Hello Kurt,
that is a wonderful description of what you three did a while go when measuring the performance of ferrite materials. Very cool stuff and because I'm just looking in exactly that topic I have a few questions questions to your fixture. I'm still on a "beginner level" using VNA for measuring ferrite impedances, so sorry for any stupid questiosn.
When you have inserted the ferrite bead and turning the adjustment knob it will contact the SMA F connector at some point. What type of SMA connector did you use? I would imagin that the inner conductor gets damaged pretty fast after using the fixture a few times? Or is that a "special" type of SMA with more robust inner-conductor design ?
Do you know if something similar is commercially available?
Secondly, I like to characterize the ferrits with DC-BIAS current from 0 up to 10 Amps.. That changes ferrite impedance and frequency, depending on saturation of the material.
See
For relatively large ferrite cores it might be easy just adding an additional wire through the inner dimeter, with a DC-current.
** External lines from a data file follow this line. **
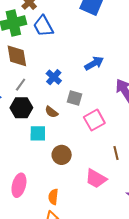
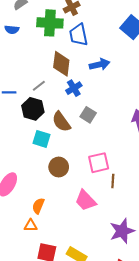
brown diamond: (17, 56) -> (61, 64), moved
blue arrow: (94, 63) -> (100, 64), moved
brown semicircle: (51, 112) -> (61, 122), size x1.5
pink square: (94, 120) -> (99, 163), moved

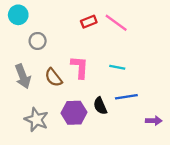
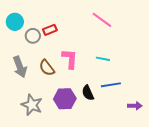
cyan circle: (18, 15) -> (15, 22), moved
red rectangle: (89, 22) -> (50, 30), moved

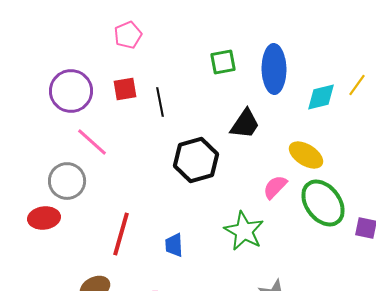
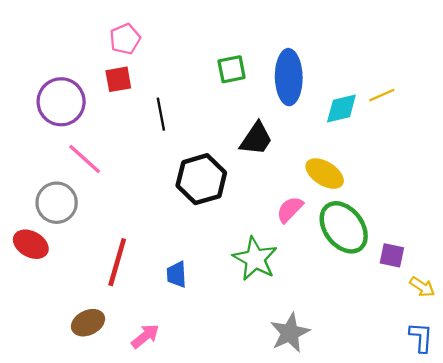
yellow line: (357, 85) -> (382, 95), turned 30
red square: (125, 89) -> (118, 79), moved
red ellipse: (44, 218) -> (31, 244), turned 36

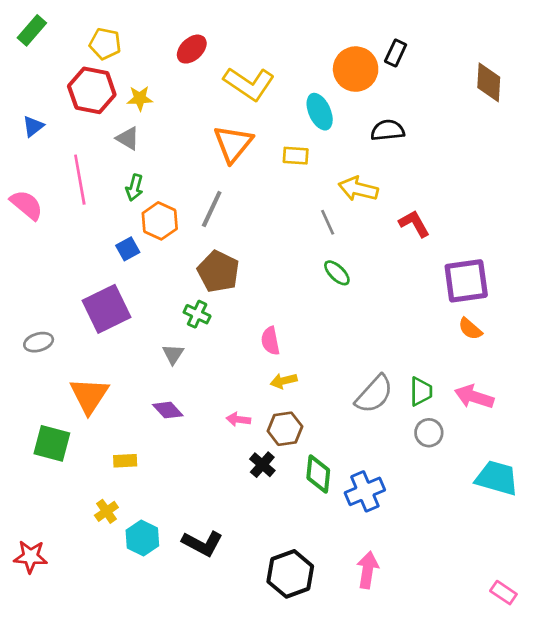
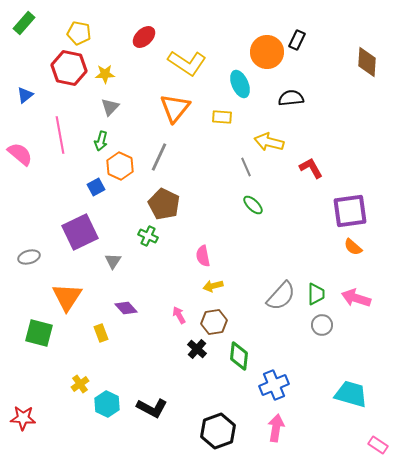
gray triangle: (128, 138) -> (110, 107), moved, turned 42
gray triangle: (173, 354) -> (113, 261), moved
pink arrow: (238, 419) -> (179, 315), turned 54
yellow rectangle: (125, 461) -> (101, 333), moved, turned 72
cyan trapezoid: (497, 478) -> (351, 394), moved
blue cross: (365, 491) -> (274, 385), moved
That way the RF- and DC wires are separated.
But for smaller components like wound-beads (e.g. Fair-Rite 2961666671) I need to "inject" the DC current into the signal line of the VNA. Do you have any experience how to do that best? What kind of RF-filtering / DC-blocking needs to be build ? How is calibration performed then? The additional filtering will definitely change the overall S11 response, but I want to see only the ferrite effect on the Impedance and not any effect of that filter. The intended frequency range is up to 500 MHz for #61 material, but ideally for full span of nanovna up to 1 GHz.